> ACTION ITEM: Lines from the line with "sourire à la" to the line with "projecteurs du stade (1’45)." in the entries below, and only those, must be output exactly, with both ends included.
═════ RECORDS PROVIDED ═════
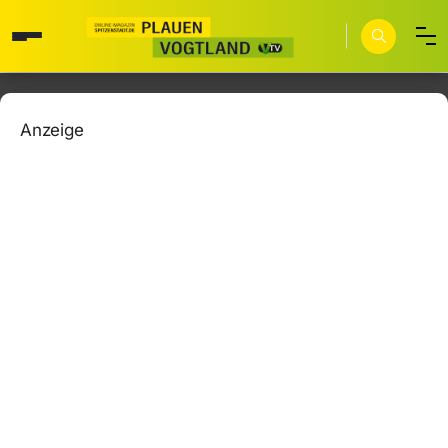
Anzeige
═════
═════ RECORDS PROVIDED ═════
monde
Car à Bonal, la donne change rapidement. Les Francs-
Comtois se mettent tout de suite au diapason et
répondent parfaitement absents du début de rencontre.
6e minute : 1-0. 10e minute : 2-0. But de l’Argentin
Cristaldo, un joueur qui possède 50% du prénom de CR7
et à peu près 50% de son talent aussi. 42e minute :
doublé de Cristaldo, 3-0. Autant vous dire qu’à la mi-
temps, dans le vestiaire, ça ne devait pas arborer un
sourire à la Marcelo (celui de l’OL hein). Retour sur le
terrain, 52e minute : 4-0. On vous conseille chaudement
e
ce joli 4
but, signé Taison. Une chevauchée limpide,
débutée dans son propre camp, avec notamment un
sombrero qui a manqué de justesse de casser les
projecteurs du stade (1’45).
═════
> OUTPUT:
sourire à la Marcelo (celui de l’OL hein). Retour sur le
terrain, 52e minute : 4-0. On vous conseille chaudement
e
ce joli 4
but, signé Taison. Une chevauchée limpide,
débutée dans son propre camp, avec notamment un
sombrero qui a manqué de justesse de casser les
projecteurs du stade (1’45).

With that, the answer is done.